Não precisa exagerar, menino.
Preciso, sim. O ancião precisa ir aos
quatro cantos do mundo para ilustrar quem anda às cegas. Que este mundo está
perdido. Faltando mapa, bússola e o Cruzeiro do Sul no meio-dia de sol nas
nuvens.
A névoa de agora o vento leva. A
ventania da primavera espalha o que ninguém controla. O novo brilha e vira
febre no corpo em que faz sua estreia e passa a viver em quem vive, até que a
montanha deixe de crescer e suma nas águas de todos os degelos. No seu tempo.
O sábio diz o que meus ouvidos não
estavam prontos para ouvir, a isso dou valor porque machuca. Abrindo os meus
pensamentos para o que meus olhos não viam. E educando os meus ouvidos para o
que antes soava feito barulho. E estimulando em mim a compreensão que meu
entendimento pedia.
Então, beba da água que bebi. Vá, diga
que sabe. A chaga que o magoa cicatrizará; mostre-a; muitos a saberão também.
Não quero dizer pelo senhor o que sua
voz faz melhor do que eu.
Como abelhas partem duma velha pruma
nova colmeia, então, vá ser aquela que levará o pólen pro mel que sua gente tá
esperando.
O vagamundo fechou os olhos por um
instante. Levantou-se. E fez mesuras com o tronco enquanto falava que não era digno
de portar a ciência do mundo de tão nobre mestre. Que quem deveria dizer como
funciona a química do gusano na mente humana era ele.
Silêncio. Baforadas no ópio. Cofiadas
na barbicha Fu Manchu.
Como as suas verdades são boas, senhor.
Quando pessoas vêm de longe, chegam
confusas que não veem a água para a sua sede.
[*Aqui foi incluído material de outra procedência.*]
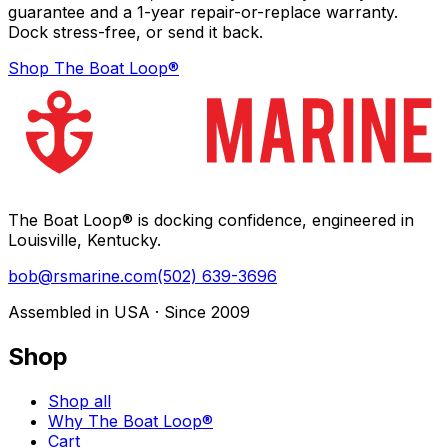
guarantee and a 1-year repair-or-replace warranty.
Dock stress-free, or send it back.
Shop The Boat Loop®
The Boat Loop® is docking confidence, engineered in
Louisville, Kentucky.
bob@rsmarine.com
(502) 639-3696
Assembled in USA · Since 2009
Shop
Shop all
Why The Boat Loop®
Cart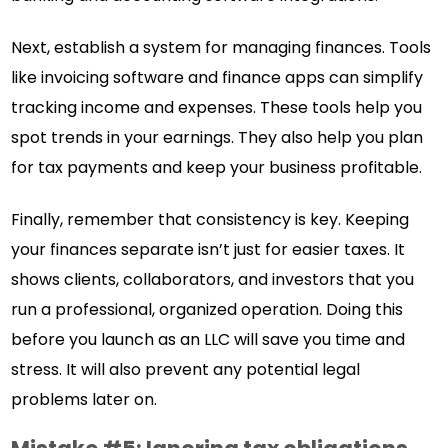
Next, establish a system for managing finances. Tools
like invoicing software and finance apps can simplify
tracking income and expenses. These tools help you
spot trends in your earnings. They also help you plan
for tax payments and keep your business profitable.
Finally, remember that consistency is key. Keeping
your finances separate isn’t just for easier taxes. It
shows clients, collaborators, and investors that you
run a professional, organized operation. Doing this
before you launch as an LLC will save you time and
stress. It will also prevent any potential legal
problems later on.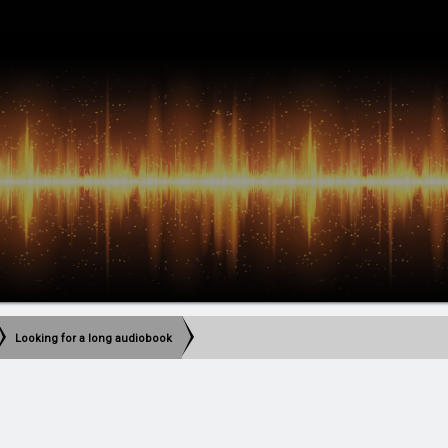
Looking for a long audiobook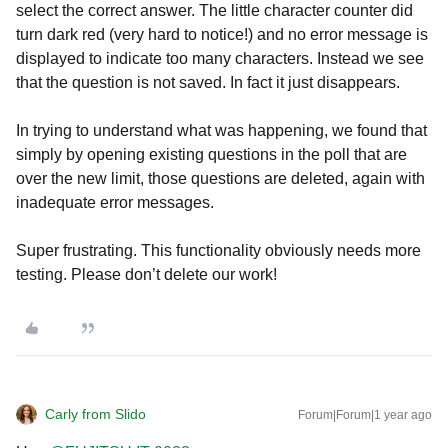
select the correct answer. The little character counter did
turn dark red (very hard to notice!) and no error message is
displayed to indicate too many characters. Instead we see
that the question is not saved. In fact it just disappears.
In trying to understand what was happening, we found that
simply by opening existing questions in the poll that are
over the new limit, those questions are deleted, again with
inadequate error messages.
Super frustrating. This functionality obviously needs more
testing. Please don’t delete our work!
Carly from Slido
Forum|Forum|1 year ago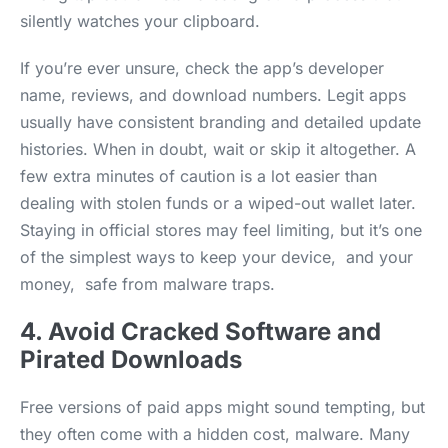
silently watches your clipboard.
If you’re ever unsure, check the app’s developer
name, reviews, and download numbers. Legit apps
usually have consistent branding and detailed update
histories. When in doubt, wait or skip it altogether. A
few extra minutes of caution is a lot easier than
dealing with stolen funds or a wiped-out wallet later.
Staying in official stores may feel limiting, but it’s one
of the simplest ways to keep your device, and your
money, safe from malware traps.
4. Avoid Cracked Software and
Pirated Downloads
Free versions of paid apps might sound tempting, but
they often come with a hidden cost, malware. Many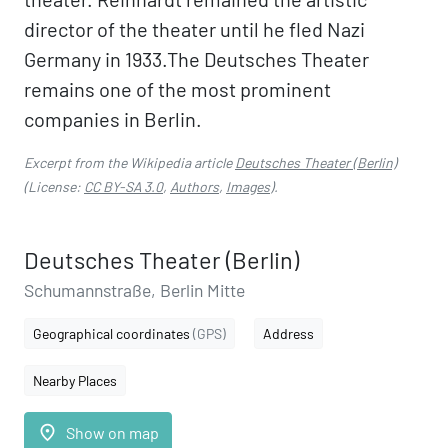
director of the theater until he fled Nazi
Germany in 1933.The Deutsches Theater
remains one of the most prominent
companies in Berlin.
Excerpt from the Wikipedia article
Deutsches Theater (Berlin)
(License:
CC BY-SA 3.0
,
Authors
,
Images
).
Deutsches Theater (Berlin)
Schumannstraße, Berlin Mitte
Geographical coordinates
(GPS)
Address
Nearby Places
place
Show on map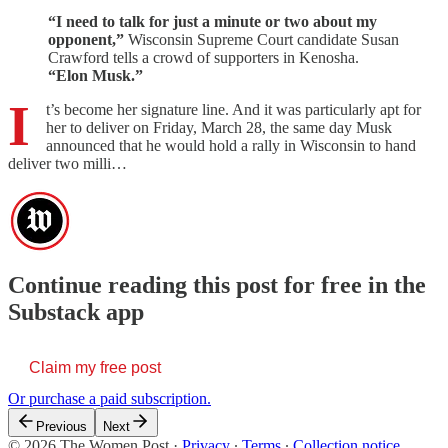
“I need to talk for just a minute or two about my
opponent,”
Wisconsin Supreme Court candidate Susan
Crawford tells a crowd of supporters in Kenosha.
“Elon Musk.”
I
t’s become her signature line. And it was particularly apt for
her to deliver on Friday, March 28, the same day Musk
announced that he would hold a rally in Wisconsin to hand
deliver two milli…
Continue reading this post for free in the
Substack app
Claim my free post
Or purchase a paid subscription.
Previous
Next
© 2026 The Women Post
·
Privacy
∙
Terms
∙
Collection notice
É isso que o mundo precisa aplaudir.
Rapaz que muito insiste, sou apenas um
velho que come raízes e frutos.
Como a sua vida é boa, permita-se
servir de exemplo.
Rapaz que não ouve nem a pau, este
velho só sabe que o urso vai hibernar já com ele na caverna.
Então, tá...
Quando estiver em caverna alheia,
durma de tênis.
Rodrigues
da Silveira
Praia Grande, dia 12 de março de 2020.